◆ Exercise prompt ◆
Within the records, find every line that includes the word "Ремонт" and copy it.

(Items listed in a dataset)

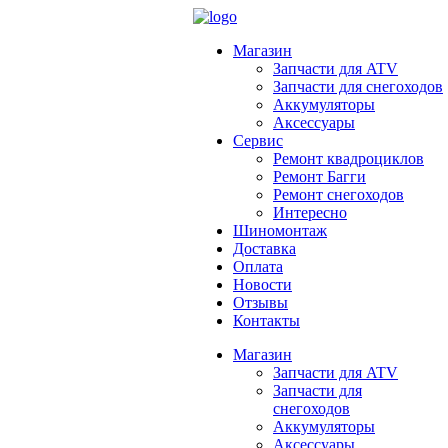
Магазин
Запчасти для ATV
Запчасти для снегоходов
Аккумуляторы
Аксессуары
Сервис
Ремонт квадроциклов
Ремонт Багги
Ремонт снегоходов
Интересно
Шиномонтаж
Доставка
Оплата
Новости
Отзывы
Контакты
Магазин
Запчасти для ATV
Запчасти для
снегоходов
Аккумуляторы
Аксессуары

◆ Result for this exercise ◆
Ремонт квадроциклов
Ремонт Багги
Ремонт снегоходов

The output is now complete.